…sometimes the oddest thoughts will arise during walking meditation…
Listening daily to DN33, one notices an emerging landscape of connected themes. One of these themes is the universal meditation on colors, which comprise four of the ten universal dimensions of meditation.. The colors are listed as blue, yellow, red and white.
And this is quite odd. It is odd because our computer monitors are universal blue, green, red. They are RGB monitors, not BYR monitors. Blue, green and red are universal primary colors because they add together to form white. This is what makes them universal.
Why then do the suttas talk about universal yellow and not universal green?
The obvious answer is that the Buddha did not have computer screens lit up with primary colors. What then, did the Buddha have available? And with a moment’s thought, we realize that the Buddha had dyed cloths from Varanasi. The suttas in fact do refer to Varanasi, which continues to be a textile hub of the world.
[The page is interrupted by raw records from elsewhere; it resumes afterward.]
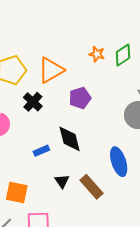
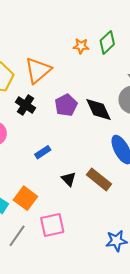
purple pentagon: (80, 98) -> (66, 105), moved
black diamond: (70, 139) -> (99, 110), moved
orange square: (17, 192) -> (25, 198), turned 35

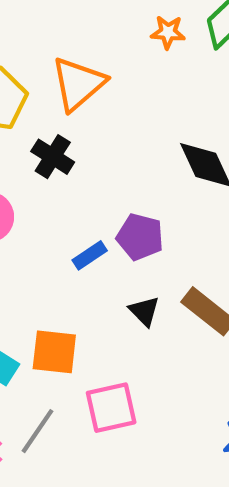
purple pentagon: (66, 105) -> (140, 237), moved, turned -30
orange square: (25, 198) -> (54, 352), turned -30

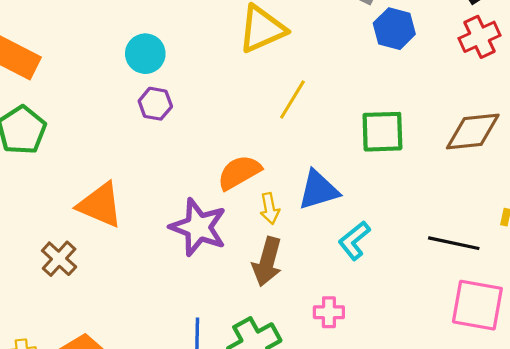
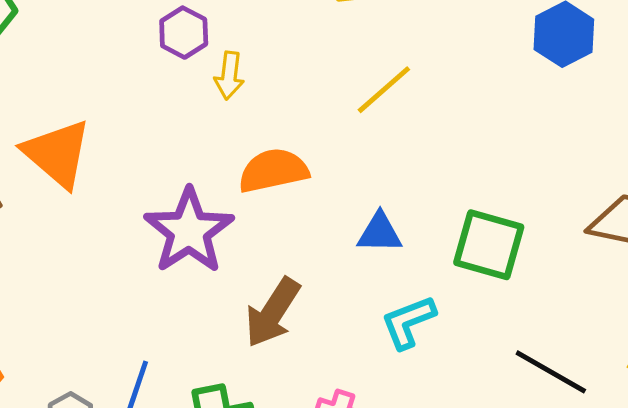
green square: (382, 132) -> (489, 245), moved
blue triangle: (318, 190) -> (380, 233), size x0.7
yellow arrow: (270, 209) -> (229, 76), moved

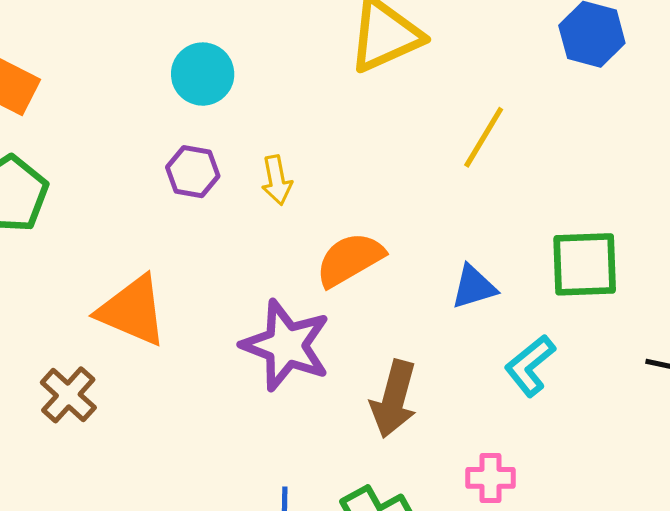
purple hexagon: (184, 33) -> (193, 172), moved
yellow line: (384, 90) -> (484, 137), moved

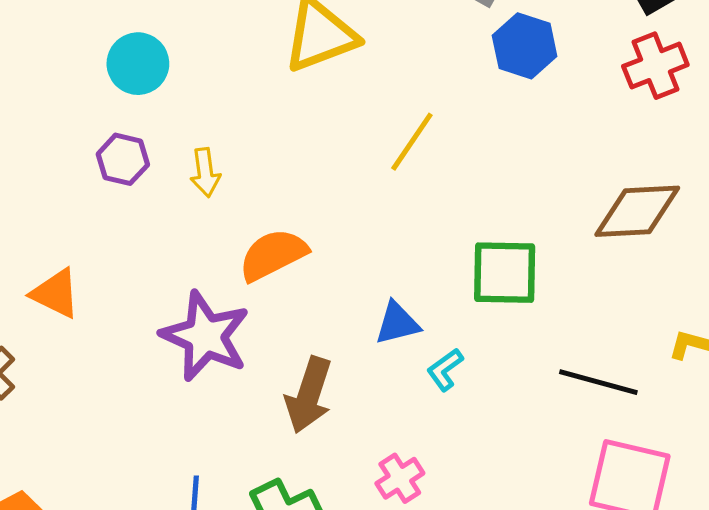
blue triangle: (474, 287) -> (397, 323), moved
orange triangle: (132, 311) -> (55, 293), size x0.7
cyan L-shape: (530, 366) -> (445, 370), size x0.7
pink cross: (491, 478) -> (400, 478), turned -36

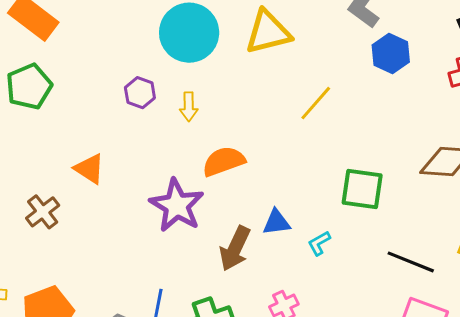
cyan circle: (138, 64) -> (189, 33), moved, size x1.6
blue triangle: (397, 323) -> (276, 222), moved

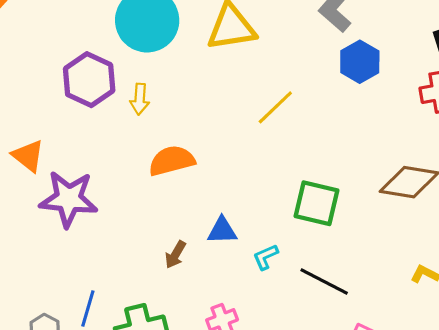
purple hexagon: (140, 93) -> (89, 80), size x1.6
purple star: (177, 205) -> (69, 199), moved, turned -30
brown arrow: (235, 249) -> (175, 255), size x0.6
black line: (411, 262) -> (324, 281), moved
And what do the Varanasi dyers use to color fabric? They use secondary colors. Secondary colors are subtractive. We use them for printing. In fact, the colors we use for printing are cyan, yellow, and magenta. Printing also uses black, but let’s just deal with the three colors for now. Here are the colors:
In the suttas, the universal colors are linked to three flowers. The flax flower, the champak flower, and the scarlet mallow flower.
But wait. Those flowers look oddly like cyan, yellow and magenta. And they are not really the blue, yellow, red we are used to talking about in our RGB world.
So now let’s just say that the universal colors are really cyan, yellow and magenta. OK. That’s fine. So what?
Well. Look at this picture. It has shades of our three colors. It is from a famous landscape.
But now that you’re back reading here, notice that if we walk around this landscape, we might look at just the blue things. Then just the yellow things. Then just the red things. And in doing so we would have seen all the things.
And if we pick any of these color meditations, we will be connecting in our head things that are normally unrelated. Let’s take blue, and see what we see that is not normally related. We would for example see the blue of the sky, water and shadows. This would be our universal blue. Directly knowing blue, we would see blue things and see directly that they are related. Our internal forms would bend and blur with new associations based on reality, not some commonly used definition. The sky would blur into the water into the shadows.
Therefore, in cycling through the color meditations, we successively see marvelous new connections. And once we have passed through all three colors, we will have seen everything that is to see. We will have seen everything because the secondary colors are universal (although in practice, additional colors are sometimes used for richness).
…sometimes the oddest thoughts arise during walking meditation…
And many thanks to @Khemarato.bhikkhu for mutually exploring the idea of universal color meditations.